1962: A bittersweet victory
Four years later, that boy was already a star. Europe tried to persuade him to join their clubs, but he remained loyal to Santos FC before joining Brazil to defend its crown as world champions in Chile. Pelé started off well, scoring against Mexico (2-0), but was injured during a first-round match against Czechoslovakia. 60 years before Neymar’s ankle injury, Brazil was gripped by the story of Pelé’s injured thigh. He didn’t play another match, and watched from the sidelines as the Seleçao was crowned champions again, thanks to four goals from Garrincha, the other Brazilian hero of the 1960s. It was a bittersweet victory, and it made him the youngest player to win two World Cups.
Pelé dreamed of a third consecutive title in England, the birthplace of football, in the 1966 World Cup. But it was not to be. The king of football and his team were butchered by Bulgarian and Portuguese tackles under the impassive eyes of the referees. Pelé was injured again and the Auriverdes were knocked out in the first round. Disgusted, the legend vowed to never wear the yellow jersey again. He kept his word for two years, until a new generation of talent emerged and his former teammate Zagallo took over the reins of the Seleçao.
Animated by a spirit of revenge, Pelé would go on to write the most beautiful page of his footballing story. He shone even more brightly as the 1970 World Cup in Mexico was broadcast in colour for the first time. A whole generation of football fans were blown away by images showcasing the king’s virtuistic skills, his lethal Brazilian madness.
The tone was set from the start. Although Pelé scored a goal in the opening match against Czechoslovakia (4-1), it was his incredible 50-metre lob over goalkeeper Viktor, which went just wide, that become the talk of the world. Such strokes of genius sometimes brought out the best in his opponents aswell. For instance, England’s goalkeeper, Banks, made the “save of the century” in the next match, following a powerful header from the Brazilian star. Pelé joked about the spectacular save for the rest of his life: “Today I scored a goal, but Banks stopped it.”

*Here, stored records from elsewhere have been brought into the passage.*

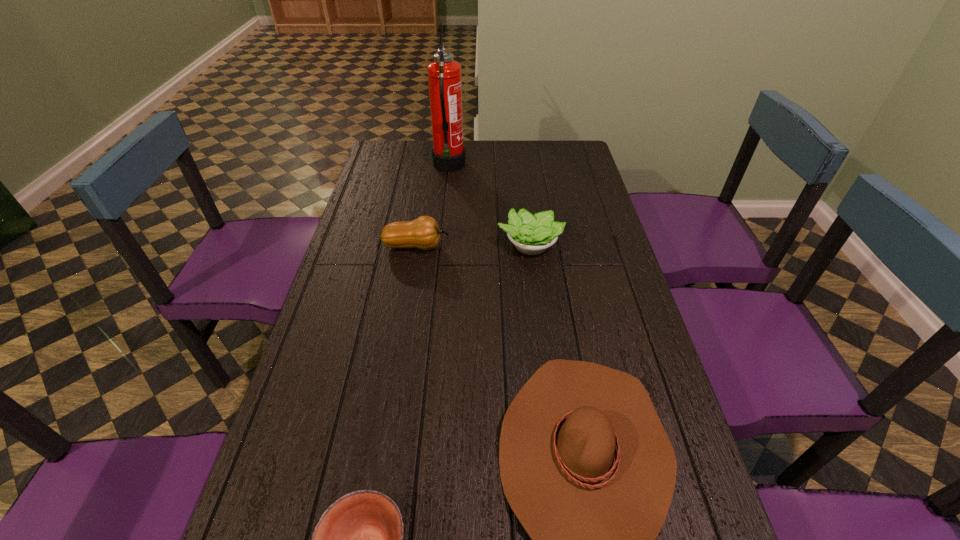 The image size is (960, 540). In the image, there is a desktop. Find the location of `vacant region at the right edge`. vacant region at the right edge is located at coordinates (642, 343).

Identify the location of free point at the far left corner. (372, 164).

This screenshot has width=960, height=540. What are the coordinates of `free space at the far right corner of the desktop` in the screenshot? It's located at (568, 159).

At what (x,y) coordinates should I click in order to perform the action: click on free space between the tallest object and the lettuce. Please return your answer as a coordinate pair (x, y). The height and width of the screenshot is (540, 960). Looking at the image, I should click on (490, 206).

Identify the location of object identified as the third closest to the bowl. The width and height of the screenshot is (960, 540). (423, 233).

Locate which object ranks third in proximity to the bowl. Please provide its 2D coordinates. Your answer should be formatted as a tuple, i.e. [(x, y)], where the tuple contains the x and y coordinates of a point satisfying the conditions above.

[(423, 233)]

In order to click on free space that satisfies the following two spatial constraints: 1. on the front side of the lettuce; 2. on the stem side of the gourd in this screenshot , I will do `click(530, 246)`. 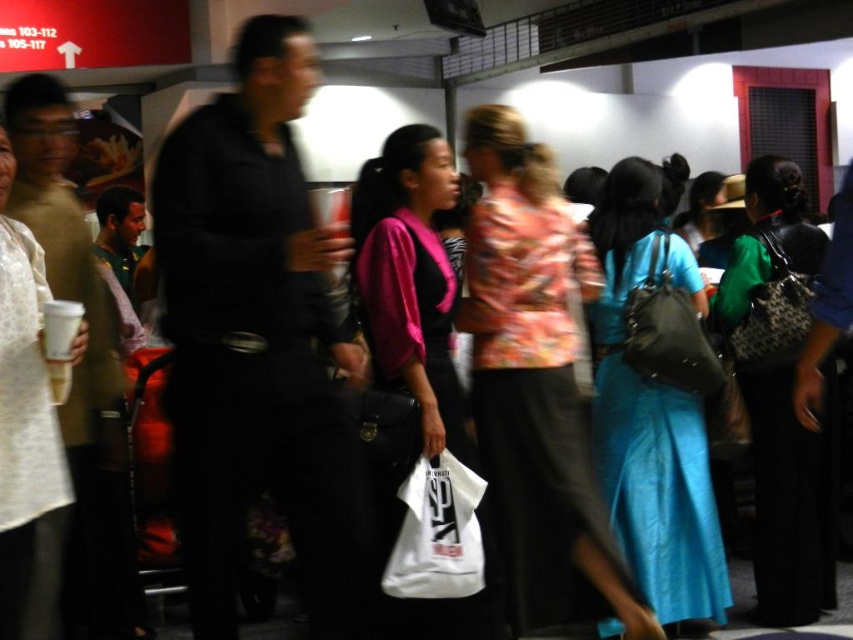 You are a fashion designer observing the crowd and notice two dresses at the center of the scene. The matte blue dress at center and the green textured dress at center. Can you determine if there is enough space between them to comfortably fit a third dress of average size?

The matte blue dress at center and green textured dress at center are 12.49 inches apart from each other. An average dress typically measures around 18 to 24 inches in width. Since the space between them is narrower than the width of an average dress, there isn

Where is the pink matte jacket at center located in the image?

The pink matte jacket at center is located at point 0.491 on the x axis and 0.476 on the y axis.

You are standing in the busy transportation hub and notice a point marked at coordinates (x=650, y=419). Which object is this point located on?

The point at (x=650, y=419) is located on the matte blue dress at center. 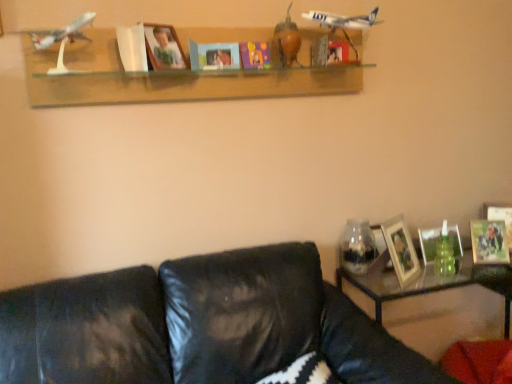 Describe the element at coordinates (174, 77) in the screenshot. I see `wooden shelf at upper center` at that location.

You are a GUI agent. You are given a task and a screenshot of the screen. Output one action in this format:
    pyautogui.click(x=<x>, y=<y>)
    Task: Click on the transparent glass jar at right
    This screenshot has width=512, height=384.
    Given the screenshot: What is the action you would take?
    pyautogui.click(x=357, y=247)

What do you see at coordinates (255, 55) in the screenshot? Image resolution: width=512 pixels, height=384 pixels. I see `matte purple paper at center, which ranks as the 1th paperback book in right-to-left order` at bounding box center [255, 55].

Describe the element at coordinates (489, 242) in the screenshot. I see `metallic silver photo frame at right, the fourth picture frame when ordered from top to bottom` at that location.

What is the approximate width of metallic silver photo frame at right, which is counted as the 2th picture frame, starting from the bottom?

metallic silver photo frame at right, which is counted as the 2th picture frame, starting from the bottom, is 5.62 inches in width.

The image size is (512, 384). Describe the element at coordinates (132, 48) in the screenshot. I see `white matte paperback book at upper center, the 3th paperback book from the right` at that location.

Find the location of a particular element. The width and height of the screenshot is (512, 384). matte brown acorn at upper center is located at coordinates [x=286, y=42].

Locate an element on the screen. The image size is (512, 384). wooden shelf at upper center is located at coordinates (174, 77).

Is point (215, 50) closer to viewer compared to point (507, 217)?

Yes, it is.

Could you tell me if blue matte book at center, which is counted as the second paperback book, starting from the right, is facing wooden photo frame at right, the 1th picture frame from the right?

No, blue matte book at center, which is counted as the second paperback book, starting from the right, is not facing towards wooden photo frame at right, the 1th picture frame from the right.

Could you measure the distance between blue matte book at center, which is counted as the second paperback book, starting from the right, and wooden photo frame at right, which is the fifth picture frame in left-to-right order?

They are 5.07 feet apart.

Are blue matte book at center, which is counted as the second paperback book, starting from the right, and wooden photo frame at right, which is the fifth picture frame in left-to-right order, beside each other?

No.

From a real-world perspective, between blue matte book at center, which is counted as the second paperback book, starting from the right, and black leather couch at lower left, who is vertically lower?

In real-world perspective, black leather couch at lower left is lower.

Is blue matte book at center, which is counted as the second paperback book, starting from the right, not within black leather couch at lower left?

Yes, blue matte book at center, which is counted as the second paperback book, starting from the right, is outside of black leather couch at lower left.

From the image's perspective, which object appears higher, blue matte book at center, which is counted as the second paperback book, starting from the right, or black leather couch at lower left?

blue matte book at center, which is counted as the second paperback book, starting from the right, appears higher in the image.

Between blue matte book at center, the 2th paperback book positioned from the left, and black textured pillow at lower center, which one is positioned in front?

black textured pillow at lower center is closer to the camera.

Is black textured pillow at lower center completely or partially inside blue matte book at center, which is counted as the second paperback book, starting from the right?

That's incorrect, black textured pillow at lower center is not inside blue matte book at center, which is counted as the second paperback book, starting from the right.

From the image's perspective, which one is positioned higher, blue matte book at center, which is counted as the second paperback book, starting from the right, or black textured pillow at lower center?

blue matte book at center, which is counted as the second paperback book, starting from the right, appears higher in the image.

Based on the photo, looking at their sizes, would you say blue matte book at center, which is counted as the second paperback book, starting from the right, is wider or thinner than black textured pillow at lower center?

Considering their sizes, blue matte book at center, which is counted as the second paperback book, starting from the right, looks slimmer than black textured pillow at lower center.

Would you say black leather couch at lower left contains transparent glass jar at right?

That's incorrect, transparent glass jar at right is not inside black leather couch at lower left.

Considering the positions of point (58, 325) and point (364, 248), is point (58, 325) closer or farther from the camera than point (364, 248)?

Point (58, 325).

Considering the relative sizes of black leather couch at lower left and transparent glass jar at right in the image provided, is black leather couch at lower left shorter than transparent glass jar at right?

No, black leather couch at lower left is not shorter than transparent glass jar at right.

Are black leather couch at lower left and transparent glass jar at right located far from each other?

black leather couch at lower left is actually quite close to transparent glass jar at right.

Between metallic silver photo frame at right, which is counted as the 2th picture frame, starting from the bottom, and clear glass table at lower right, which one has larger size?

clear glass table at lower right is bigger.

Considering the positions of objects metallic silver photo frame at right, which is counted as the 2th picture frame, starting from the bottom, and clear glass table at lower right in the image provided, who is more to the left, metallic silver photo frame at right, which is counted as the 2th picture frame, starting from the bottom, or clear glass table at lower right?

From the viewer's perspective, clear glass table at lower right appears more on the left side.

From the picture: Does metallic silver photo frame at right, the 4th picture frame from the left, lie behind clear glass table at lower right?

Yes, it is behind clear glass table at lower right.

From the image's perspective, which one is positioned higher, metallic silver photo frame at right, arranged as the second picture frame when viewed from the right, or clear glass table at lower right?

From the image's view, metallic silver photo frame at right, arranged as the second picture frame when viewed from the right, is above.

In order to click on studio couch located underneath the metallic silver photo frame at right, the fourth picture frame when ordered from top to bottom (from a real-world perspective) in this screenshot , I will do `click(199, 325)`.

Can you confirm if metallic silver photo frame at right, which is counted as the 2th picture frame, starting from the bottom, is bigger than black leather couch at lower left?

Actually, metallic silver photo frame at right, which is counted as the 2th picture frame, starting from the bottom, might be smaller than black leather couch at lower left.

From the image's perspective, is metallic silver photo frame at right, which is counted as the 2th picture frame, starting from the bottom, located above or below black leather couch at lower left?

Clearly, from the image's perspective, metallic silver photo frame at right, which is counted as the 2th picture frame, starting from the bottom, is above black leather couch at lower left.

Can you confirm if matte glass picture frame at right, the third picture frame positioned from the right, is thinner than wooden shelf at upper center?

Indeed, matte glass picture frame at right, the third picture frame positioned from the right, has a lesser width compared to wooden shelf at upper center.

Is matte glass picture frame at right, acting as the 3th picture frame starting from the top, placed right next to wooden shelf at upper center?

No, matte glass picture frame at right, acting as the 3th picture frame starting from the top, is not in contact with wooden shelf at upper center.

Based on the photo, could you tell me if matte glass picture frame at right, the third picture frame positioned from the right, is facing wooden shelf at upper center?

No, matte glass picture frame at right, the third picture frame positioned from the right, is not facing towards wooden shelf at upper center.

Is matte glass picture frame at right, the third picture frame positioned from the right, taller than wooden shelf at upper center?

In fact, matte glass picture frame at right, the third picture frame positioned from the right, may be shorter than wooden shelf at upper center.

The height and width of the screenshot is (384, 512). Find the location of `the 2nd paperback book to the left of the wooden photo frame at right, acting as the 4th picture frame starting from the bottom, starting your count from the anchor`. the 2nd paperback book to the left of the wooden photo frame at right, acting as the 4th picture frame starting from the bottom, starting your count from the anchor is located at coordinates (214, 56).

At what (x,y) coordinates should I click in order to perform the action: click on the 2nd paperback book positioned above the black leather couch at lower left (from the image's perspective). Please return your answer as a coordinate pair (x, y). The width and height of the screenshot is (512, 384). Looking at the image, I should click on (214, 56).

Considering their positions, is white matte paperback book at upper center, the 1th paperback book viewed from the left, positioned further to matte purple paper at center, which ranks as the 1th paperback book in right-to-left order, than wooden photo frame at right, which is the fifth picture frame in left-to-right order?

wooden photo frame at right, which is the fifth picture frame in left-to-right order, lies further to matte purple paper at center, which ranks as the 1th paperback book in right-to-left order, than the other object.

Looking at the image, which one is located closer to white matte paperback book at upper center, the 3th paperback book from the right, metallic silver photo frame at right, the fourth picture frame when ordered from top to bottom, or matte purple paper at center, which ranks as the 1th paperback book in right-to-left order?

matte purple paper at center, which ranks as the 1th paperback book in right-to-left order, is positioned closer to the anchor white matte paperback book at upper center, the 3th paperback book from the right.

Considering their positions, is white matte paperback book at upper center, the 1th paperback book viewed from the left, positioned closer to matte purple paper at center, which is the third paperback book in left-to-right order, than clear glass table at lower right?

Based on the image, white matte paperback book at upper center, the 1th paperback book viewed from the left, appears to be nearer to matte purple paper at center, which is the third paperback book in left-to-right order.

Looking at the image, which one is located further to matte purple paper at center, which is the third paperback book in left-to-right order, blue matte book at center, the 2th paperback book positioned from the left, or white matte paperback book at upper center, the 1th paperback book viewed from the left?

white matte paperback book at upper center, the 1th paperback book viewed from the left, is further to matte purple paper at center, which is the third paperback book in left-to-right order.

Looking at the image, which one is located closer to metallic silver photo frame at right, arranged as the second picture frame when viewed from the right, matte glass picture frame at right, which is counted as the 3th picture frame, starting from the bottom, or black leather couch at lower left?

matte glass picture frame at right, which is counted as the 3th picture frame, starting from the bottom, is positioned closer to the anchor metallic silver photo frame at right, arranged as the second picture frame when viewed from the right.

When comparing their distances from metallic silver photo frame at right, which is counted as the 2th picture frame, starting from the bottom, does wooden shelf at upper center or matte brown acorn at upper center seem further?

wooden shelf at upper center.

When comparing their distances from clear glass table at lower right, does wooden photo frame at right, the 1th picture frame from the right, or matte purple paper at center, which is the third paperback book in left-to-right order, seem closer?

Among the two, wooden photo frame at right, the 1th picture frame from the right, is located nearer to clear glass table at lower right.

Estimate the real-world distances between objects in this image. Which object is closer to wooden photo frame at right, acting as the 4th picture frame starting from the bottom, wooden photo frame at right, the first picture frame ordered from the bottom, or transparent glass jar at right?

wooden photo frame at right, the first picture frame ordered from the bottom.

You are a GUI agent. You are given a task and a screenshot of the screen. Output one action in this format:
    pyautogui.click(x=<x>, y=<y>)
    Task: Click on the pillow located between blue matte book at center, the 2th paperback book positioned from the left, and metallic silver photo frame at right, the fourth picture frame when ordered from top to bottom, in the left-right direction
    Image resolution: width=512 pixels, height=384 pixels.
    Given the screenshot: What is the action you would take?
    pyautogui.click(x=303, y=372)

Locate an element on the screen. Image resolution: width=512 pixels, height=384 pixels. toy between wooden photo frame at upper center, the first picture frame from the left, and metallic silver photo frame at right, which is counted as the 2th picture frame, starting from the bottom, in the horizontal direction is located at coordinates (286, 42).

Find the location of `glass vase located between wooden photo frame at upper center, the first picture frame from the left, and wooden photo frame at right, placed as the fourth picture frame when sorted from right to left, in the left-right direction`. glass vase located between wooden photo frame at upper center, the first picture frame from the left, and wooden photo frame at right, placed as the fourth picture frame when sorted from right to left, in the left-right direction is located at coordinates (357, 247).

In order to click on glass vase located between wooden photo frame at upper center, the fifth picture frame from the bottom, and clear glass table at lower right in the left-right direction in this screenshot , I will do `click(357, 247)`. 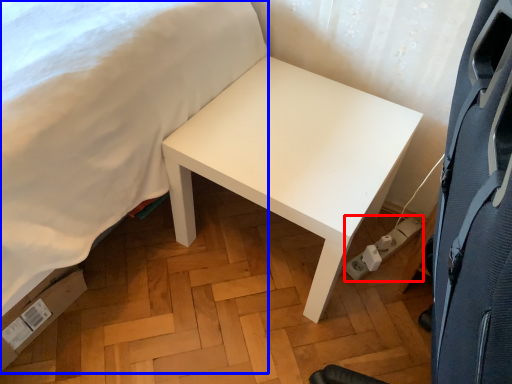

After scoring a brace against Romania (3-2), which would have been a hat-trick if not for a disallowed goal, and an easy quarter-final win against Peru (4-2), Pelé eyed Uruguay ahead. He was lit once again by the spirit of revenge. All Brazil remembered the terrible “Maracanazo” of 1950, when La Celeste robbed Brazil of its first world title, on home ground. Brazilian playwright Nelson Rodrigues compared the trauma to Hiroshima. Pelé took it upon himself to dry the tears of his country and father, who he had seen crying the day they lost. Revenge came perfectly (Brazil won 3-1) and Pelé nearly scored a goal out of nowhere. In a moment of mad inspiration, he started running and managed to feint without even touching the ball, which nearly resulted in a cross-shot. The type of feint eventually came to be known as the “Pele feint”.
Pelé also left his mark on the final, which Brazil won 4-1 with a triumphant header goal and a brilliant blind pass, proving he was both a brillant striker and a team player. The king finally added the third jewel to his crown, the only player to lift the World Cup three times, making him “the immortal”.
This article was translated from the original in French.